**TASK OBJECTIVE:**
Restate word for word the lines of the entries below, starting with the line that holds "Duitsland, Wildeshausen" and ending with the line that holds "nào nữa, chỉ có môi chàng cứ lặp đi lặp", and no others.

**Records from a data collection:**

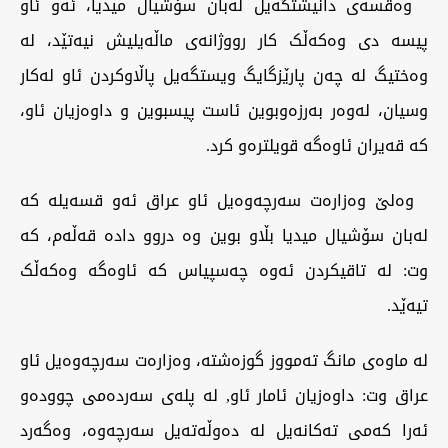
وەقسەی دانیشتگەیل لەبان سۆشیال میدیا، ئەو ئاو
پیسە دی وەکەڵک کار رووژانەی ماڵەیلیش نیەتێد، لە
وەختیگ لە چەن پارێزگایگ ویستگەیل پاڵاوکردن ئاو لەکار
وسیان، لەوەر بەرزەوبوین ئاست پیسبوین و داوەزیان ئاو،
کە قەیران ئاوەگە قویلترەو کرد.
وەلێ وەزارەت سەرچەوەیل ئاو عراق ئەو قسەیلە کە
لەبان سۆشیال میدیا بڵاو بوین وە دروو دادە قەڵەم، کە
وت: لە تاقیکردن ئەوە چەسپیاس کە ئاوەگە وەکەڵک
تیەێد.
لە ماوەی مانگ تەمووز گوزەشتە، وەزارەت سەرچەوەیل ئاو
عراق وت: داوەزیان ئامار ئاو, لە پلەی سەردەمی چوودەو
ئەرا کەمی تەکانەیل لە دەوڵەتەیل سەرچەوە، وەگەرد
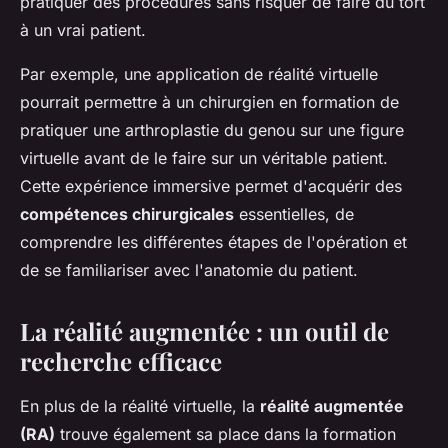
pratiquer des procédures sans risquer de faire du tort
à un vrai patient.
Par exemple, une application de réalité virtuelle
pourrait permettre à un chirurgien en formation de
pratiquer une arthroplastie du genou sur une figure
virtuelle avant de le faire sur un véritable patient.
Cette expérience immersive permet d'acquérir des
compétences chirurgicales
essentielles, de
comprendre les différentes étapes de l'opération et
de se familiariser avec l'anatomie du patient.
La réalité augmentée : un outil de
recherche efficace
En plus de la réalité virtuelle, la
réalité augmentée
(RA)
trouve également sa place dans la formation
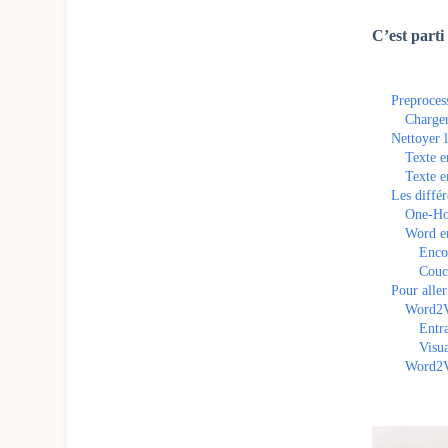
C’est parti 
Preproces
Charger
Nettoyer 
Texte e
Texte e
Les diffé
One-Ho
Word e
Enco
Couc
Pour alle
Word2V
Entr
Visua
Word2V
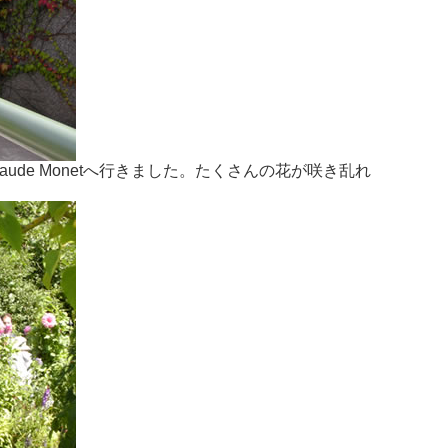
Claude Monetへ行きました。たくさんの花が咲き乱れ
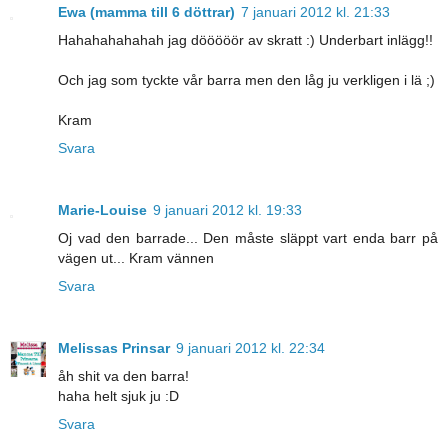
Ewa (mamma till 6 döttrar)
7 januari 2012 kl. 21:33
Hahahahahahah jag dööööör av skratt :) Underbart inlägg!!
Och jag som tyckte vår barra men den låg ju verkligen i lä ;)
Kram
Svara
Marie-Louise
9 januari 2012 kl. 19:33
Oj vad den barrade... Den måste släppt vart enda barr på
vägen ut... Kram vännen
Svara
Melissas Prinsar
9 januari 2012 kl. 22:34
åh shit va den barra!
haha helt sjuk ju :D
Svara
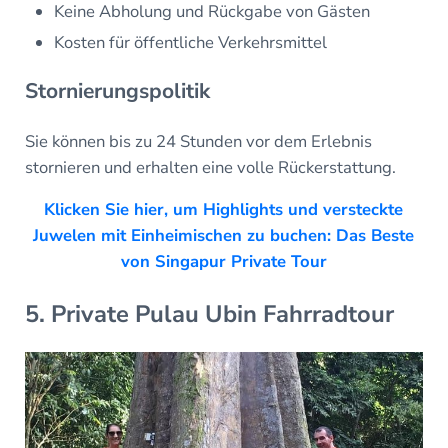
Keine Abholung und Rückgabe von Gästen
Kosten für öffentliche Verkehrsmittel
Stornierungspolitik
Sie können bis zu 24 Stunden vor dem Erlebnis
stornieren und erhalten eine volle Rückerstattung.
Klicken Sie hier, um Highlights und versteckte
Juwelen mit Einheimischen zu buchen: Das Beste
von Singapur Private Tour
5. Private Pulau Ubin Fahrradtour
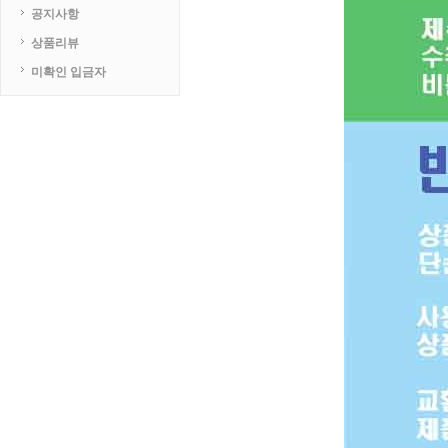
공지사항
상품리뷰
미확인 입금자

--

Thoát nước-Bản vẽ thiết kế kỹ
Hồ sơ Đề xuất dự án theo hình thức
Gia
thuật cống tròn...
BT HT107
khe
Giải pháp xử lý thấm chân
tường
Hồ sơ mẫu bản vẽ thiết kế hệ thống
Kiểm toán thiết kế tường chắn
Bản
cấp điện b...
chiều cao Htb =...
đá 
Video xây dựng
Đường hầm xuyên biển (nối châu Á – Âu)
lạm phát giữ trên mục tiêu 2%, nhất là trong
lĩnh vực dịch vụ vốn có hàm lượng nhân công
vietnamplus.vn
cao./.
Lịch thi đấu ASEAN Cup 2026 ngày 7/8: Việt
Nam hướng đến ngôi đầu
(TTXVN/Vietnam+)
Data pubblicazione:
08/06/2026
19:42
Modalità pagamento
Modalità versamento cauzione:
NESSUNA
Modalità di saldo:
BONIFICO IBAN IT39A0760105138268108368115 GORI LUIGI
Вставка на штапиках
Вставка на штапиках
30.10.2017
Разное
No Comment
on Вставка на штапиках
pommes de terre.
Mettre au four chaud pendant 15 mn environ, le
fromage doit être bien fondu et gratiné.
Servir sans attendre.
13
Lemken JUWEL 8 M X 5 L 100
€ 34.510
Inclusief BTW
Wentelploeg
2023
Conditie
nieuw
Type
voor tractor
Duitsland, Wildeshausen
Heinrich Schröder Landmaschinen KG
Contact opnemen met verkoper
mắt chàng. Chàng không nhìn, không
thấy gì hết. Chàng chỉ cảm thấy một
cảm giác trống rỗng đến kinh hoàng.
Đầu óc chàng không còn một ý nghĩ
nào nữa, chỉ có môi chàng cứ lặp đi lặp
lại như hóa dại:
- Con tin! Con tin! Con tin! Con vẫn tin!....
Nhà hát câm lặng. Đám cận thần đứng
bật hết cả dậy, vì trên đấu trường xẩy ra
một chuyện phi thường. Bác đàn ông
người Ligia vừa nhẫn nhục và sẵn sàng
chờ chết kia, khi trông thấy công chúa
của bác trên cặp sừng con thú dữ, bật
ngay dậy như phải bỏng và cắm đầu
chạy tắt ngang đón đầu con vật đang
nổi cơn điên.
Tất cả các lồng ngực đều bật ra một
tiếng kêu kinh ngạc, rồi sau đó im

...

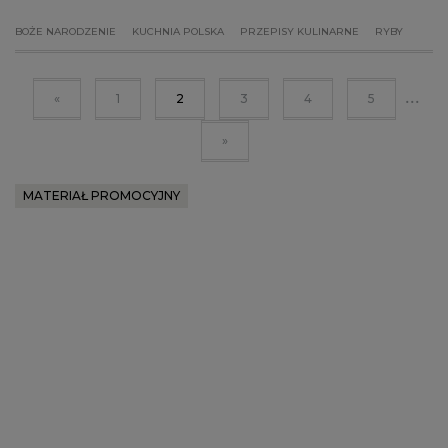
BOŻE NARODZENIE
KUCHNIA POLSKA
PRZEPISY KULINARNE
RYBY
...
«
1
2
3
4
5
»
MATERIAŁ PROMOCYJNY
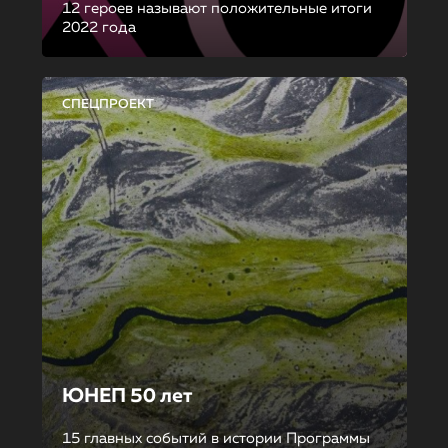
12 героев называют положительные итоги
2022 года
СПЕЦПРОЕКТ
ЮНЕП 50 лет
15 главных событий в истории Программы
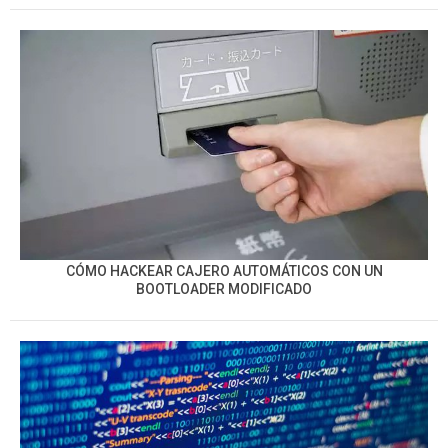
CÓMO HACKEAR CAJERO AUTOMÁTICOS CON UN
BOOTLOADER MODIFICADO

**RESPONSE TO THE TASK:**
Duitsland, Wildeshausen
Heinrich Schröder Landmaschinen KG
Contact opnemen met verkoper
mắt chàng. Chàng không nhìn, không
thấy gì hết. Chàng chỉ cảm thấy một
cảm giác trống rỗng đến kinh hoàng.
Đầu óc chàng không còn một ý nghĩ
nào nữa, chỉ có môi chàng cứ lặp đi lặp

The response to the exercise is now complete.